Study material ▸
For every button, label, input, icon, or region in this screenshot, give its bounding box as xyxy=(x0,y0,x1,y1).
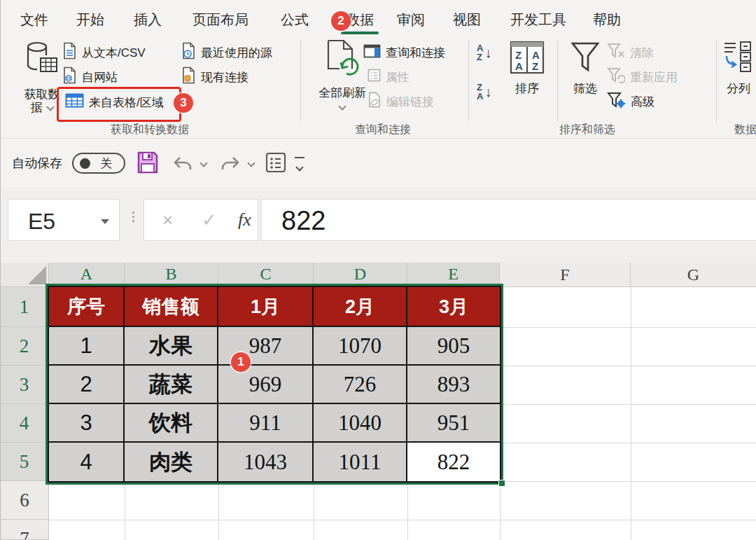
redo-button[interactable] xyxy=(219,154,241,175)
cell-e4[interactable]: 951 xyxy=(407,404,500,443)
filter-label: 筛选 xyxy=(573,81,597,97)
get-data-dropdown-icon xyxy=(47,103,55,111)
from-web-button[interactable]: 自网站 xyxy=(62,67,118,88)
edit-links-label: 编辑链接 xyxy=(386,94,434,110)
ribbon-group-separator xyxy=(557,41,558,122)
column-header-c[interactable]: C xyxy=(218,263,314,287)
cell-a5[interactable]: 4 xyxy=(49,443,125,481)
cancel-icon[interactable]: × xyxy=(162,211,173,229)
svg-text:A: A xyxy=(532,49,540,61)
cell-b3[interactable]: 蔬菜 xyxy=(125,366,218,404)
cell-e5-active[interactable]: 822 xyxy=(407,443,500,481)
touch-mouse-mode-button[interactable] xyxy=(265,152,286,176)
existing-connections-icon xyxy=(181,67,196,88)
recent-sources-icon xyxy=(181,42,196,63)
tab-file[interactable]: 文件 xyxy=(18,8,51,31)
gridline xyxy=(631,287,631,540)
cell-c5[interactable]: 1043 xyxy=(218,443,314,481)
row-header-3[interactable]: 3 xyxy=(1,366,49,404)
sort-za-icon: ZA xyxy=(477,83,483,101)
from-text-csv-label: 从文本/CSV xyxy=(82,45,146,61)
refresh-all-button[interactable]: 全部刷新 xyxy=(317,39,368,109)
active-tab-indicator xyxy=(341,32,379,34)
recent-sources-label: 最近使用的源 xyxy=(201,45,272,61)
row-header-5[interactable]: 5 xyxy=(1,443,49,481)
cell-c4[interactable]: 911 xyxy=(218,404,314,443)
annotation-step-1-badge: 1 xyxy=(231,352,251,372)
cell-a4[interactable]: 3 xyxy=(49,404,125,443)
cell-d3[interactable]: 726 xyxy=(314,366,407,404)
cell-d5[interactable]: 1011 xyxy=(314,443,407,481)
cell-b2[interactable]: 水果 xyxy=(125,327,218,366)
cell-a3[interactable]: 2 xyxy=(49,366,125,404)
queries-connections-label: 查询和连接 xyxy=(386,45,445,61)
save-icon xyxy=(136,151,159,174)
from-web-label: 自网站 xyxy=(82,69,118,85)
gridline xyxy=(49,520,756,520)
row-header-4[interactable]: 4 xyxy=(1,404,49,443)
queries-connections-button[interactable]: 查询和连接 xyxy=(363,42,445,63)
select-all-corner[interactable] xyxy=(1,263,49,287)
row-header-1[interactable]: 1 xyxy=(1,287,49,327)
cell-b5[interactable]: 肉类 xyxy=(125,443,218,481)
cell-c3[interactable]: 969 xyxy=(218,366,314,404)
group-label-sort-filter: 排序和筛选 xyxy=(531,123,643,136)
cell-b4[interactable]: 饮料 xyxy=(125,404,218,443)
advanced-filter-button[interactable]: 高级 xyxy=(607,91,654,112)
sort-descending-button[interactable]: ZA ↓ xyxy=(477,83,491,101)
cell-e2[interactable]: 905 xyxy=(407,327,500,366)
recent-sources-button[interactable]: 最近使用的源 xyxy=(181,42,272,63)
column-header-e[interactable]: E xyxy=(407,263,500,287)
tab-insert[interactable]: 插入 xyxy=(131,8,164,31)
sheet-grid: A B C D E F G 1 2 3 4 5 6 7 序号 销售额 1月 2月 xyxy=(1,263,756,540)
sort-down-arrow-icon: ↓ xyxy=(484,45,491,61)
from-text-csv-button[interactable]: 从文本/CSV xyxy=(62,42,146,63)
tab-help[interactable]: 帮助 xyxy=(590,8,624,31)
cell-d4[interactable]: 1040 xyxy=(314,404,407,443)
row-header-7[interactable]: 7 xyxy=(1,520,49,540)
existing-connections-label: 现有连接 xyxy=(201,69,248,85)
table-header-cell[interactable]: 1月 xyxy=(218,287,314,327)
filter-button[interactable]: 筛选 xyxy=(565,41,606,97)
name-box[interactable]: E5 xyxy=(8,199,120,241)
cell-d2[interactable]: 1070 xyxy=(314,327,407,366)
column-header-f[interactable]: F xyxy=(500,263,631,287)
touch-mouse-mode-icon xyxy=(265,152,286,173)
redo-icon xyxy=(219,154,241,172)
table-header-cell[interactable]: 销售额 xyxy=(125,287,218,327)
table-header-cell[interactable]: 2月 xyxy=(314,287,407,327)
tab-review[interactable]: 审阅 xyxy=(394,8,428,31)
sort-ascending-button[interactable]: AZ ↓ xyxy=(477,43,491,62)
save-button[interactable] xyxy=(136,151,159,177)
row-header-2[interactable]: 2 xyxy=(1,327,49,366)
autosave-toggle[interactable]: 关 xyxy=(72,153,125,174)
tab-page-layout[interactable]: 页面布局 xyxy=(187,8,254,31)
customize-qat-button[interactable] xyxy=(295,157,304,173)
sort-button[interactable]: Z A A Z 排序 xyxy=(505,41,550,97)
cell-e3[interactable]: 893 xyxy=(407,366,500,404)
confirm-icon[interactable]: ✓ xyxy=(202,211,217,229)
tab-home[interactable]: 开始 xyxy=(74,8,107,31)
column-header-b[interactable]: B xyxy=(125,263,218,287)
tab-view[interactable]: 视图 xyxy=(450,8,484,31)
formula-bar-resize-handle[interactable] xyxy=(132,209,134,224)
table-header-cell[interactable]: 序号 xyxy=(49,287,125,327)
column-header-g[interactable]: G xyxy=(631,263,756,287)
cell-a2[interactable]: 1 xyxy=(49,327,125,366)
tab-developer[interactable]: 开发工具 xyxy=(505,8,572,31)
properties-button: 属性 xyxy=(368,67,410,88)
customize-qat-chevron-icon xyxy=(295,163,303,171)
row-header-6[interactable]: 6 xyxy=(1,481,49,520)
name-box-dropdown-icon[interactable] xyxy=(101,219,109,224)
undo-button[interactable] xyxy=(172,154,194,175)
fill-handle[interactable] xyxy=(498,480,505,487)
insert-function-icon[interactable]: fx xyxy=(238,211,251,229)
formula-input[interactable]: 822 xyxy=(261,199,756,241)
table-header-cell[interactable]: 3月 xyxy=(407,287,500,327)
existing-connections-button[interactable]: 现有连接 xyxy=(181,67,248,88)
text-to-columns-button[interactable]: 分列 xyxy=(720,41,756,97)
column-header-d[interactable]: D xyxy=(314,263,407,287)
tab-formulas[interactable]: 公式 xyxy=(278,8,312,31)
column-header-a[interactable]: A xyxy=(49,263,125,287)
annotation-red-box xyxy=(57,87,181,122)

The task ▸ Before duplicating the entries above, strip out the pictures and keep the rest exact.

Completed exercise ▸
For every button, label, input, icon, or region in this screenshot, give its bounding box as xyxy=(x0,y0,x1,y1).
redo-button[interactable] xyxy=(219,154,241,175)
cell-e4[interactable]: 951 xyxy=(407,404,500,443)
filter-label: 筛选 xyxy=(573,81,597,97)
get-data-dropdown-icon xyxy=(47,103,55,111)
from-web-button[interactable]: 自网站 xyxy=(62,67,118,88)
edit-links-label: 编辑链接 xyxy=(386,94,434,110)
ribbon-group-separator xyxy=(557,41,558,122)
column-header-c[interactable]: C xyxy=(218,263,314,287)
cell-a5[interactable]: 4 xyxy=(49,443,125,481)
cancel-icon[interactable]: × xyxy=(162,211,173,229)
svg-text:A: A xyxy=(532,49,540,61)
cell-b3[interactable]: 蔬菜 xyxy=(125,366,218,404)
cell-e5-active[interactable]: 822 xyxy=(407,443,500,481)
touch-mouse-mode-button[interactable] xyxy=(265,152,286,176)
existing-connections-icon xyxy=(181,67,196,88)
recent-sources-icon xyxy=(181,42,196,63)
tab-file[interactable]: 文件 xyxy=(18,8,51,31)
gridline xyxy=(631,287,631,540)
cell-c5[interactable]: 1043 xyxy=(218,443,314,481)
row-header-3[interactable]: 3 xyxy=(1,366,49,404)
sort-za-icon: ZA xyxy=(477,83,483,101)
from-text-csv-label: 从文本/CSV xyxy=(82,45,146,61)
refresh-all-button[interactable]: 全部刷新 xyxy=(317,39,368,109)
active-tab-indicator xyxy=(341,32,379,34)
recent-sources-label: 最近使用的源 xyxy=(201,45,272,61)
row-header-5[interactable]: 5 xyxy=(1,443,49,481)
cell-c4[interactable]: 911 xyxy=(218,404,314,443)
annotation-step-1-badge: 1 xyxy=(231,352,251,372)
cell-a4[interactable]: 3 xyxy=(49,404,125,443)
cell-d3[interactable]: 726 xyxy=(314,366,407,404)
cell-d5[interactable]: 1011 xyxy=(314,443,407,481)
cell-b2[interactable]: 水果 xyxy=(125,327,218,366)
cell-a3[interactable]: 2 xyxy=(49,366,125,404)
queries-connections-label: 查询和连接 xyxy=(386,45,445,61)
save-icon xyxy=(136,151,159,174)
from-web-label: 自网站 xyxy=(82,69,118,85)
gridline xyxy=(49,520,756,520)
row-header-4[interactable]: 4 xyxy=(1,404,49,443)
queries-connections-button[interactable]: 查询和连接 xyxy=(363,42,445,63)
select-all-corner[interactable] xyxy=(1,263,49,287)
row-header-1[interactable]: 1 xyxy=(1,287,49,327)
cell-b5[interactable]: 肉类 xyxy=(125,443,218,481)
cell-c3[interactable]: 969 xyxy=(218,366,314,404)
group-label-sort-filter: 排序和筛选 xyxy=(531,123,643,136)
cell-b4[interactable]: 饮料 xyxy=(125,404,218,443)
advanced-filter-button[interactable]: 高级 xyxy=(607,91,654,112)
sort-descending-button[interactable]: ZA ↓ xyxy=(477,83,491,101)
cell-e2[interactable]: 905 xyxy=(407,327,500,366)
recent-sources-button[interactable]: 最近使用的源 xyxy=(181,42,272,63)
column-header-e[interactable]: E xyxy=(407,263,500,287)
tab-insert[interactable]: 插入 xyxy=(131,8,164,31)
sheet-grid: A B C D E F G 1 2 3 4 5 6 7 序号 销售额 1月 2月 xyxy=(1,263,756,540)
sort-down-arrow-icon: ↓ xyxy=(484,45,491,61)
from-text-csv-button[interactable]: 从文本/CSV xyxy=(62,42,146,63)
tab-help[interactable]: 帮助 xyxy=(590,8,624,31)
cell-d4[interactable]: 1040 xyxy=(314,404,407,443)
row-header-7[interactable]: 7 xyxy=(1,520,49,540)
existing-connections-label: 现有连接 xyxy=(201,69,248,85)
table-header-cell[interactable]: 1月 xyxy=(218,287,314,327)
filter-button[interactable]: 筛选 xyxy=(565,41,606,97)
name-box[interactable]: E5 xyxy=(8,199,120,241)
cell-d2[interactable]: 1070 xyxy=(314,327,407,366)
column-header-f[interactable]: F xyxy=(500,263,631,287)
touch-mouse-mode-icon xyxy=(265,152,286,173)
redo-icon xyxy=(219,154,241,172)
table-header-cell[interactable]: 销售额 xyxy=(125,287,218,327)
table-header-cell[interactable]: 2月 xyxy=(314,287,407,327)
tab-review[interactable]: 审阅 xyxy=(394,8,428,31)
sort-ascending-button[interactable]: AZ ↓ xyxy=(477,43,491,62)
save-button[interactable] xyxy=(136,151,159,177)
row-header-2[interactable]: 2 xyxy=(1,327,49,366)
autosave-toggle[interactable]: 关 xyxy=(72,153,125,174)
tab-page-layout[interactable]: 页面布局 xyxy=(187,8,254,31)
customize-qat-button[interactable] xyxy=(295,157,304,173)
sort-button[interactable]: Z A A Z 排序 xyxy=(505,41,550,97)
cell-e3[interactable]: 893 xyxy=(407,366,500,404)
confirm-icon[interactable]: ✓ xyxy=(202,211,217,229)
tab-home[interactable]: 开始 xyxy=(74,8,107,31)
column-header-b[interactable]: B xyxy=(125,263,218,287)
tab-view[interactable]: 视图 xyxy=(450,8,484,31)
formula-bar-resize-handle[interactable] xyxy=(132,209,134,224)
table-header-cell[interactable]: 序号 xyxy=(49,287,125,327)
column-header-g[interactable]: G xyxy=(631,263,756,287)
cell-a2[interactable]: 1 xyxy=(49,327,125,366)
tab-developer[interactable]: 开发工具 xyxy=(505,8,572,31)
properties-button: 属性 xyxy=(368,67,410,88)
customize-qat-chevron-icon xyxy=(295,163,303,171)
row-header-6[interactable]: 6 xyxy=(1,481,49,520)
name-box-dropdown-icon[interactable] xyxy=(101,219,109,224)
undo-button[interactable] xyxy=(172,154,194,175)
fill-handle[interactable] xyxy=(498,480,505,487)
insert-function-icon[interactable]: fx xyxy=(238,211,251,229)
formula-input[interactable]: 822 xyxy=(261,199,756,241)
table-header-cell[interactable]: 3月 xyxy=(407,287,500,327)
existing-connections-button[interactable]: 现有连接 xyxy=(181,67,248,88)
text-to-columns-button[interactable]: 分列 xyxy=(720,41,756,97)
column-header-d[interactable]: D xyxy=(314,263,407,287)
tab-formulas[interactable]: 公式 xyxy=(278,8,312,31)
column-header-a[interactable]: A xyxy=(49,263,125,287)
annotation-red-box xyxy=(57,87,181,122)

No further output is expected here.